Тут я заприметил моего еврея и велел привести его в комендатуру. На нем болталась жалкая полувоенная, полугражданская одежонка: узенький мальчишеский пиджачок, обмотки, штаны из седого немецкого сукна и башмаки с корявыми носами. Мы уселись перед керосиновой лампой, и я с удовольствием начал задавать ему вопросы, руководствуясь «Памяткой для инструкторов 7-го отдела».
– Зачем вы напали на нашу страну?
– Я и не думал нападать, господин офицер, – возразил он испуганно. – Я был в строительной команде.
– Значит, вы считаете, что война против Советского Союза – несправедливая война?
– О конечно!
– Считаете ли вы, что виновник войны – Гитлер?
– О да!
Я заглянул в «Памятку» и спросил:
– Так почему же вы не уничтожили вашего Гитлера, если знали, что он послал вас на несправедливую войну?
Пленный даже привстал со стула.
– Как же мог я, бедный еврей из Сегеда, уничтожить такого важного человека?
Я старательно записывал его ответы, наслаждаясь идиотизмом положения. С каждым вопросом пленного все сильнее охватывал ужас. Вопросник составлен таким образом, что опрашиваемому начинает казаться, будто он и есть главный виновник войны, конечно, после Гитлера. Под конец допроса также согласно «Памятке» я предложил пленному написать обращение к его товарищам с предложением сложить оружие, кончать эту несправедливую войну.
– Простите меня, господин офицер, – сказал он, молитвенно сложив тонкие музыкальные руки, – но o каком оружии идет речь? У моих товарищей нет ничего, кроме заступов. Ди юден волен гар кейнен криг!
– Вы солдат германской армии, ну и пишите своим немецким товарищам.
Он застенчиво посмотрел на меня:
– Немецкие солдаты не считают нас товарищами, они не совсем любят евреев.
– Делайте, как вам говорят! Не забудьте проставить номер части, ваше воинское звание, награды, ордена.
Отпустив пленного, я бережно свернул листки бумаги и пустился в обратный путь.
Была моя погода. Ветер рвал полы шинели, бил в лицо, слепил, валил с ног. Затерявшаяся где-то на краю неба луна едва освещала дорогу, я то и дело сбивался на целину. Хрустко продавливая снежную корку, я проваливался по грудь, затем, обжигая руки, с трудом выкарабкивался на дорогу. И случилось, что в один такой момент я обронил две странички из драгоценного протокола.

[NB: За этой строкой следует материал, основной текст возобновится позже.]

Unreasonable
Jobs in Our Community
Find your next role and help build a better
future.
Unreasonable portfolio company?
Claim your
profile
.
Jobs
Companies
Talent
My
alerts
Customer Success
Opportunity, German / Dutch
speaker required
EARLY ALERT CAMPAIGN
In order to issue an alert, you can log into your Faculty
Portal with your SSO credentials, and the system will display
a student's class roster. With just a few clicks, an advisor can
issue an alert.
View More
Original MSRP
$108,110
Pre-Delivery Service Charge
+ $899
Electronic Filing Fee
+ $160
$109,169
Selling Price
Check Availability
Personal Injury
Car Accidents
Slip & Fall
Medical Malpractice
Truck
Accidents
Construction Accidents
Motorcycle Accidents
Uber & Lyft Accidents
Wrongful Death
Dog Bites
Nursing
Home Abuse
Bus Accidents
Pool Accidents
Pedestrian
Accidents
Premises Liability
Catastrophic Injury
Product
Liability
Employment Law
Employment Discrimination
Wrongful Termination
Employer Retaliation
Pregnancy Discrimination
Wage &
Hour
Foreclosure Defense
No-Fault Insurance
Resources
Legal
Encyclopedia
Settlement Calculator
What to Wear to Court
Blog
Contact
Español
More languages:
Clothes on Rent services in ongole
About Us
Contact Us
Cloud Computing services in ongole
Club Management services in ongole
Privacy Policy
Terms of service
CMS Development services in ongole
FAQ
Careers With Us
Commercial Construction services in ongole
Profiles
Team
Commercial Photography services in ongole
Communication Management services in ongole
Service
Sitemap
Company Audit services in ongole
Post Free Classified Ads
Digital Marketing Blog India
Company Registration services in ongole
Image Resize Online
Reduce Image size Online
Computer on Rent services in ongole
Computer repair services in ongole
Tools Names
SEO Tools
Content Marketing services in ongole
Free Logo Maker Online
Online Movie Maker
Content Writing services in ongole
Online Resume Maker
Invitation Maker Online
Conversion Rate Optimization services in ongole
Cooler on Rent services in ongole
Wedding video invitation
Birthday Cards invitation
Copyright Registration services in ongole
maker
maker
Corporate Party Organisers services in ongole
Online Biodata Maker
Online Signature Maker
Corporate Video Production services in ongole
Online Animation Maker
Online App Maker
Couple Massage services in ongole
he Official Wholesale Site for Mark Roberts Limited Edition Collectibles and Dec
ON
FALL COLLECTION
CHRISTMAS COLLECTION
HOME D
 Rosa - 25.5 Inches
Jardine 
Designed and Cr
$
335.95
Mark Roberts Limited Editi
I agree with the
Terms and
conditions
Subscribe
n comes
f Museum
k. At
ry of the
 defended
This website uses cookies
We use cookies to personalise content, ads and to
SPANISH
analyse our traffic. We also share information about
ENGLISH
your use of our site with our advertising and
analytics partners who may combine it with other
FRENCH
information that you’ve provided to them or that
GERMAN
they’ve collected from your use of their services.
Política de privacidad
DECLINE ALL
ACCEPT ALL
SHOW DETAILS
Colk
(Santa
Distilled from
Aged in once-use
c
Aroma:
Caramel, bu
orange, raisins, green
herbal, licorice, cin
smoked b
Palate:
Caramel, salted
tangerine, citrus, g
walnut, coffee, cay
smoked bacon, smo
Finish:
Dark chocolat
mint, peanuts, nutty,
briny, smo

Совершенно ошалевший, добрался я до 7-го отдела и вручил протокол опроса Рубинчику. Он принял его, словно депешу о капитуляции противника, развернул, но прежде чем успел прочесть хоть строчку, я выхватил протокол у него из рук и, лихорадочно перебирая, стал лепетать, что «кажется, я обронил две странички».
– Такой ветер… я падал… у меня куриная слепота… Я совсем теряюсь в темноте… Днем у меня отличное зрение, но в темноте!..
Рубинчик кусал губы, я чувствовал, как закипает в нем раздражение. Я пойду, я найду эти две странички! Не дав ему вымолвить слова, я бросился вон из кабинета.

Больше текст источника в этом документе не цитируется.